Meet Our Craftsmen
Our journey into Irish Heritage Urns started on reflection of our own personal history of emigration. Though now living in Tipperary, brothers Jim and Tom Kinnane were both born in London to Irish parents who left Ireland in the 1960’s. Further back in their lineage, their maternal grandmother was born in New York to her Irish parents who had left an Ireland that offered little or no opportunities. The brothers have spent many years connecting with family and friends abroad who still hold the links with Ireland dear.

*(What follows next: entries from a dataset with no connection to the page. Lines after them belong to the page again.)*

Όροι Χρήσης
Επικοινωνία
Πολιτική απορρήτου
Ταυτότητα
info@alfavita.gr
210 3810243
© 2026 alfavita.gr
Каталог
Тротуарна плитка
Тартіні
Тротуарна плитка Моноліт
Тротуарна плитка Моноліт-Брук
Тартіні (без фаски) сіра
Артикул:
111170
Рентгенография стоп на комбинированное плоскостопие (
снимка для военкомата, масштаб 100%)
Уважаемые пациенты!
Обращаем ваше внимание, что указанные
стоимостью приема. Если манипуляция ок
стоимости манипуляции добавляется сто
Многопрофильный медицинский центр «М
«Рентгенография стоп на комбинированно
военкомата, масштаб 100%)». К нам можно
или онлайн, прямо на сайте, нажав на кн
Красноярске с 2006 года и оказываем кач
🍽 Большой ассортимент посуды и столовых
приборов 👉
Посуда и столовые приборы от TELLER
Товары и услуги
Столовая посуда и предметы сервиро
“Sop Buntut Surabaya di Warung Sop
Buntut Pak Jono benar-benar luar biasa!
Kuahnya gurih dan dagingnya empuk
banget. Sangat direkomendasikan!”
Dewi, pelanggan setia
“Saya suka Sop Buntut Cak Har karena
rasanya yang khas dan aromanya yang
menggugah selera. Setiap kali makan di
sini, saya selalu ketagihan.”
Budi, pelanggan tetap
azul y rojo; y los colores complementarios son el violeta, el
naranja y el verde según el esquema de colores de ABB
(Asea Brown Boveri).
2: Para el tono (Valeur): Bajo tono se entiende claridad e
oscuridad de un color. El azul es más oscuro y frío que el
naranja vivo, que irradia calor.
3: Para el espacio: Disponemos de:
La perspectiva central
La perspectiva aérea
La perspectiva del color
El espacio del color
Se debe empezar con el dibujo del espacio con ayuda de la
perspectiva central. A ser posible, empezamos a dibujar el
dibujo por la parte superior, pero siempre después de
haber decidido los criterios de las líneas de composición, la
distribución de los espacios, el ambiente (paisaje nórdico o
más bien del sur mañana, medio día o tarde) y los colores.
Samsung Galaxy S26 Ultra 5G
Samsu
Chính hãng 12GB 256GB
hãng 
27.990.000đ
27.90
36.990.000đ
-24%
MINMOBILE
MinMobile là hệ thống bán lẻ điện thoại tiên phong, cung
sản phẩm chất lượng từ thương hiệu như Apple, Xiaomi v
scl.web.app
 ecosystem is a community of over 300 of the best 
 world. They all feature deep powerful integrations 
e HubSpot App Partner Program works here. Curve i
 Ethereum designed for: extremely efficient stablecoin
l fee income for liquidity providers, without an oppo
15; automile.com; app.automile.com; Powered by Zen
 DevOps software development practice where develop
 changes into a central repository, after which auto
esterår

The inspiration for this family business came in memory of those Irish and subsequent generations who remained abroad, unable for so many reasons to return to Ireland, and who died away from their ancestral homes in Ireland.
We wanted to offer an Irish resting place for those lost generations, a place which represented a piece of Ireland to carry or bury our loved ones’ remains in. Our Urns are made by Irish hands in Ireland, using only native Irish timber, Irish Aran knit and Irish woven Tweed. Our aim is to surround your loved one in the essence of their homeland, Eire.
Hand Crafted Urns Rich in Heritage
Selecting the right Urn to hold the ashes of your loved one is important. Our craftsmen, Jim and Tom Kinnane, utilize the best design features found in Irish heritage and subtly combine them with new ideas to produce contemporary but traditional Urns. Variation in each Urn, such as grain, is part of the creative process and adds to the uniqueness of your chosen Urn.
Each Urn is crafted from native Irish wood in your choice of Irish Oak, Irish Beech, Irish Ash, Irish Sycamore or Irish Yew. All of our timber is native to Ireland and is sourced in forests and woodlands in the Irish countryside. Where possible, Jim and Tom oversee the harvesting of the timber used to craft our urns. See Jim and Tom harvesting timber in managed woodlands in Co. Tipperary:
Featuring Ancient Irish Bog Oak
Very special to Irish Heritage Urns is the inclusion of ancient Irish Bog Oak. At the end of the last Glaciation almost 10,000 years ago, Ireland was covered by shallow lakes left behind by the melting ice. Over time these shallow lakes gradually filled with peat, which is the soil made up of the partially decomposed remains of dead plants.
Oak and Yew trees grew around the edges of the bogs and were drowned as the bogs expanded out of their basins on to the surrounding mineral soil. The lack of oxygen in the waterlogged peat prevented the natural process of decay and ensured the tree stumps were preserved in the accumulating peat.
The three main types of wood found preserved in bogs today are Scots Pine, Oak and Yew. They are dated 4,000 to 7,000 years old.
With the advent of turf production and land drainage these ancient bogwoods have been found. We gather bog oak from the peat lands of Ireland and take them back to our workshop where they go through a slow process of drying. It is from these beautiful trees that adorned our Irish landscape 6,000 years ago that we carefully craft our bog oak splines which interlock the miter joints of all our urns from the Joyce Collection together.